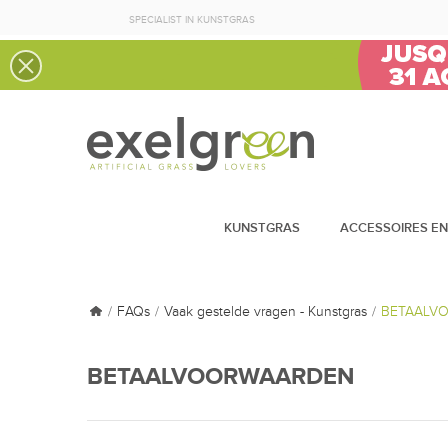
SPECIALIST IN KUNSTGRAS
KUNSTGRAS
ACCESSOIRES EN
FAQs
Vaak gestelde vragen - Kunstgras
BETAALV
BETAALVOORWAARDEN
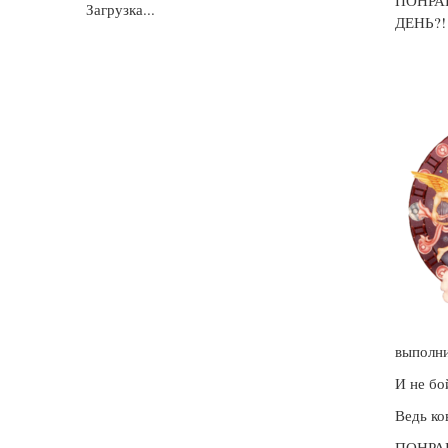
ПОНРА
Загрузка...
ДЕНЬ?
выполни
И не бо
Ведь ко
ПОНРА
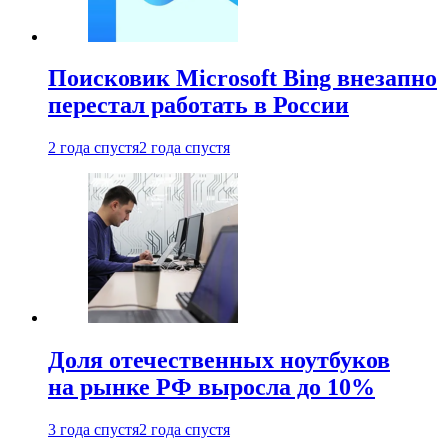
Поисковик Microsoft Bing внезапно
перестал работать в России
2 года спустя
2 года спустя
Доля отечественных ноутбуков
на рынке РФ выросла до 10%
3 года спустя
2 года спустя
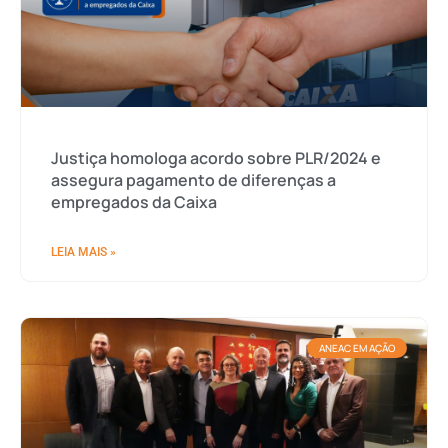
Justiça homologa acordo sobre PLR/2024 e
assegura pagamento de diferenças a
empregados da Caixa
LEIA MAIS »
ANEAC EM AÇÃO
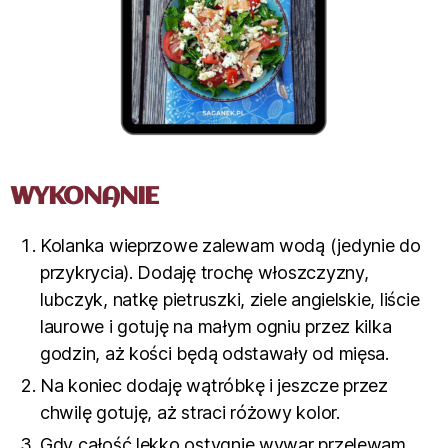
WYKONANIE
Kolanka wieprzowe zalewam wodą (jedynie do
przykrycia). Dodaję trochę włoszczyzny,
lubczyk, natkę pietruszki, ziele angielskie, liście
laurowe i gotuję na małym ogniu przez kilka
godzin, aż kości będą odstawały od mięsa.
Na koniec dodaję wątróbkę i jeszcze przez
chwilę gotuję, aż straci różowy kolor.
Gdy całość lekko ostygnie wywar przelewam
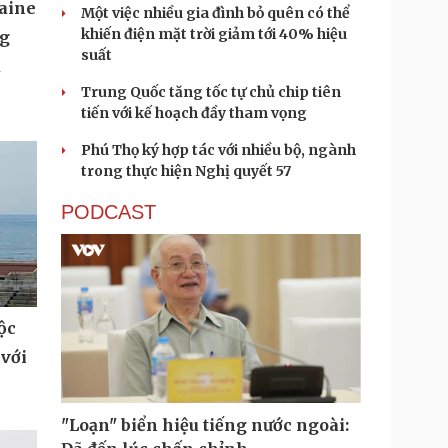
aine
Một việc nhiều gia đình bỏ quên có thể
khiến điện mặt trời giảm tới 40% hiệu
ng
suất
u
Trung Quốc tăng tốc tự chủ chip tiên
tiến với kế hoạch đầy tham vọng
Phú Thọ ký hợp tác với nhiều bộ, ngành
trong thực hiện Nghị quyết 57
PODCAST
ộc
 với
"Loạn" biển hiệu tiếng nước ngoài:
______________________________
WORK REQUEST => Output exactly the line containing "Trung Quốc tăng tốc tự chủ chip tiên" together with every line after it, ending at the final line of the entries.

SOLUTION FOR THIS EXERCISE =>
Trung Quốc tăng tốc tự chủ chip tiên
tiến với kế hoạch đầy tham vọng
Phú Thọ ký hợp tác với nhiều bộ, ngành
trong thực hiện Nghị quyết 57
PODCAST
ộc
 với
"Loạn" biển hiệu tiếng nước ngoài:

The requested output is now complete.